Supplied data:
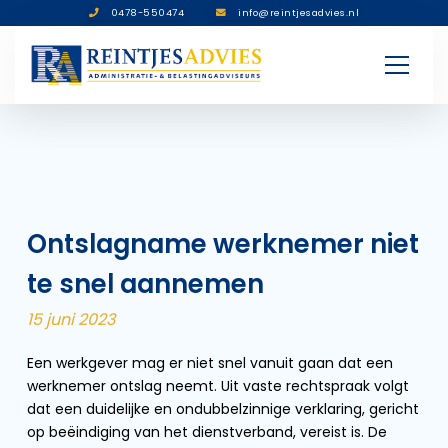
0478-550474
info@reintjesadvies.nl
Ontslagname werknemer niet
te snel aannemen
15 juni 2023
Een werkgever mag er niet snel vanuit gaan dat een
werknemer ontslag neemt. Uit vaste rechtspraak volgt
dat een duidelijke en ondubbelzinnige verklaring, gericht
op beëindiging van het dienstverband, vereist is. De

Assignment: Output the data above verbatim, pictures excluded.

Exercise solution:
0478-550474
info@reintjesadvies.nl
Ontslagname werknemer niet
te snel aannemen
15 juni 2023
Een werkgever mag er niet snel vanuit gaan dat een
werknemer ontslag neemt. Uit vaste rechtspraak volgt
dat een duidelijke en ondubbelzinnige verklaring, gericht
op beëindiging van het dienstverband, vereist is. De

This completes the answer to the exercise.